# Spro Cresta Kopfruten



## KxKx2 (29. Januar 2015)

Ich habe heute den neuen Spro Katalog durchgeforstet und dabei sind mir die Cresta Kopfruten aufgefallen.

 Sie sind scheinbar unglaublich stabil- robust aufgebaut.
 Die Blanks sind teilweise sehr leicht und können mit unglaublichen Schnurstärken gefischt werden- bis o,30mm. ohne Gummizug|bigeyes

 Die Preise sind auch unglaublich niedrig.|evil:

 Fischt hier jemand Cresta Kopfruten, wie sieht es aus mit der Quallität- Ausstattung- Balance?#c

 In Holland werden die Ruten häufig eingesetzt, aber in Deutschland?

 Bin mal gespannt auf Eure Anfworten.

 Grüße, Klaus|wavey:


----------



## KxKx2 (29. Januar 2015)

*AW: Spro Cresta Kopfruten*

Fischt denn keiner mit Spro Cresta Kopfruten?#c


----------



## Koalabaer (29. Januar 2015)

*AW: Spro Cresta Kopfruten*



KoKo2 schrieb:


> Sie sind scheinbar unglaublich stabil- robust aufgebaut.
> Die Blanks sind teilweise sehr leicht und können mit unglaublichen Schnurstärken gefischt werden- bis o,30mm. ohne Gummizug|bigeyes
> 
> Die Preise sind auch unglaublich niedrig.|evil:



Ohne die jetzt in der Hand gehabt zu haben.
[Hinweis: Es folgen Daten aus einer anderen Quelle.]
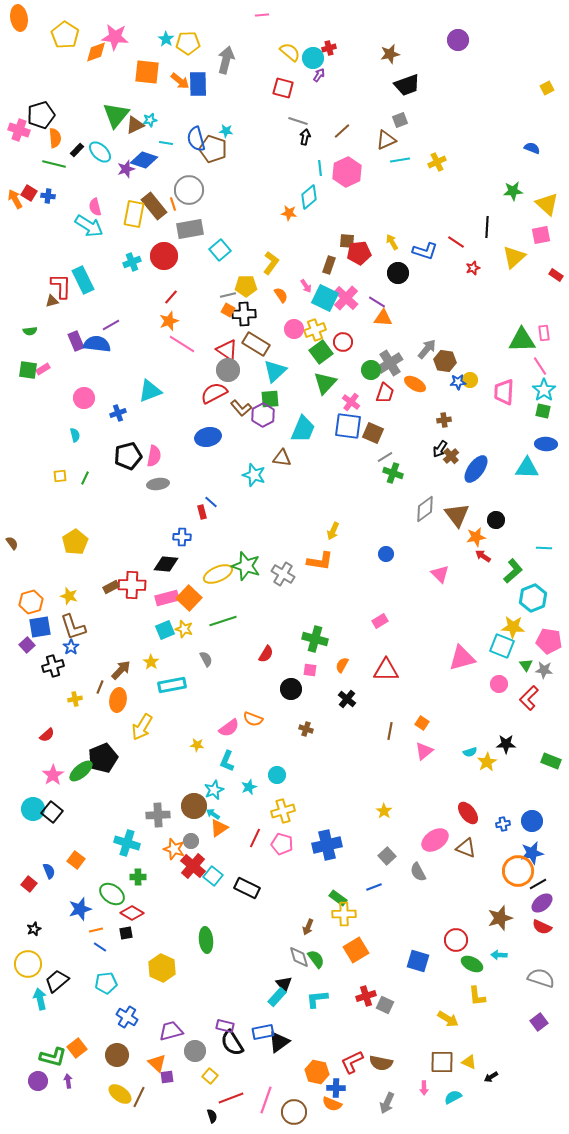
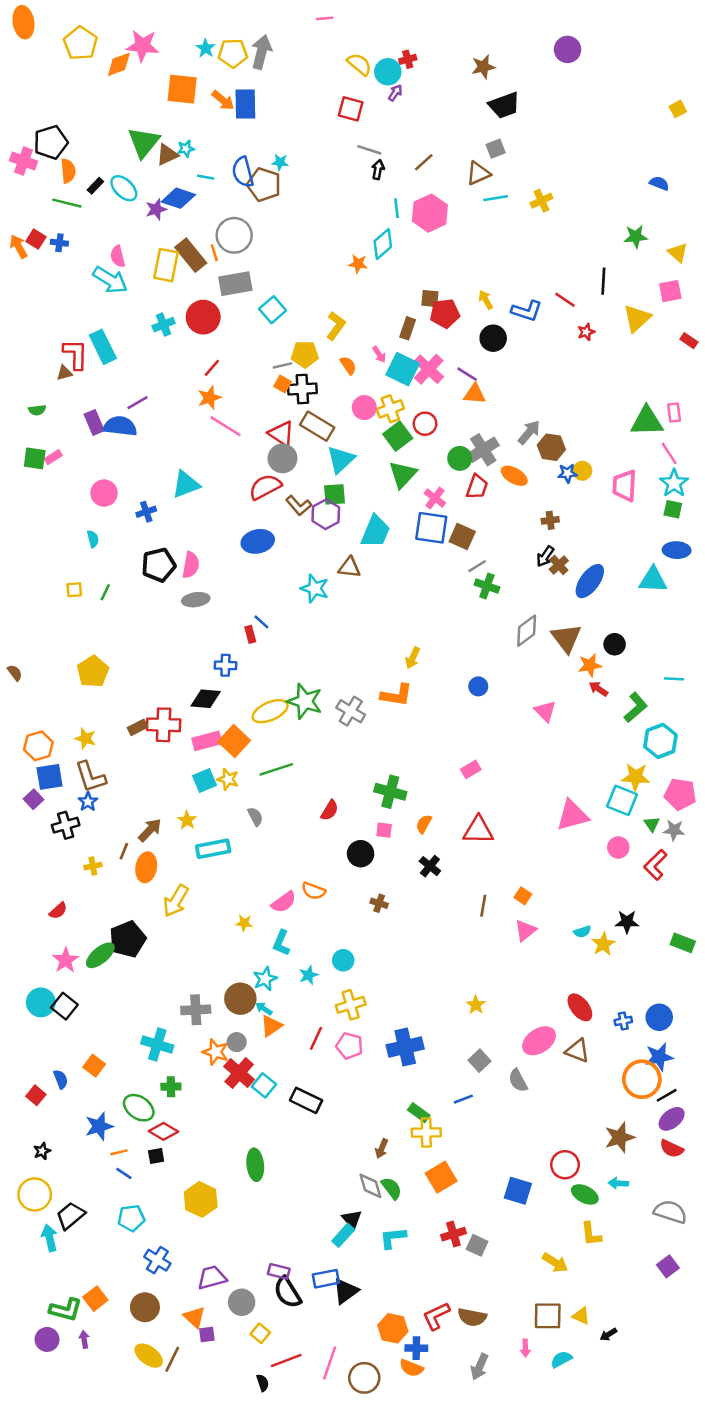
gray arrow: (226, 60) -> (261, 52), moved
yellow triangle: (547, 204) -> (678, 253), size x0.7

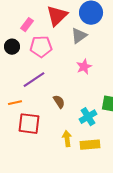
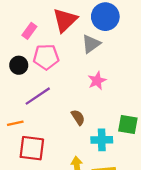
black circle: (12, 47) -> (19, 65), moved
brown semicircle: (59, 102) -> (78, 117), moved
cyan cross: (88, 117) -> (102, 140), turned 30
Wirklich beeindruckendes habe ich beim überfliegen nicht erkannt.

Vergleiche sie mal in den ,,selben'' Längen zu vielleicht Browning, Sensas, Colmic & Co! und auch vom Preis.

PS: welches der Modelle ist denn für dich der Überflieger? 
diese hier: http://www.spro.eu/DE_DE/category/vaste-hengels/put-over/cresta/cresta-powerhouse-pro.html  ?


Gruß Jörg


----------



## Fr33 (30. Januar 2015)

*AW: Spro Cresta Kopfruten*

Wie liegen die denn Preislich?


Was ich so rauslesen konnte sind das straffe Commercial Whipruten....also was für die klassische Carpodrom Angellei ^^


----------



## Tricast (30. Januar 2015)

*AW: Spro Cresta Kopfruten*

Diese Rute http://www.spro.eu/DE_DE/category/va...house-pro.html ist eine Steckrute, also keine Whip (Telestippe). Es gibt auch Steckruten (Kopfruten) die man mit langer Schnur fischen kann und die einen Überkopfwurf vertragen, sie müssen nur weich genug sein um das abzukönnen.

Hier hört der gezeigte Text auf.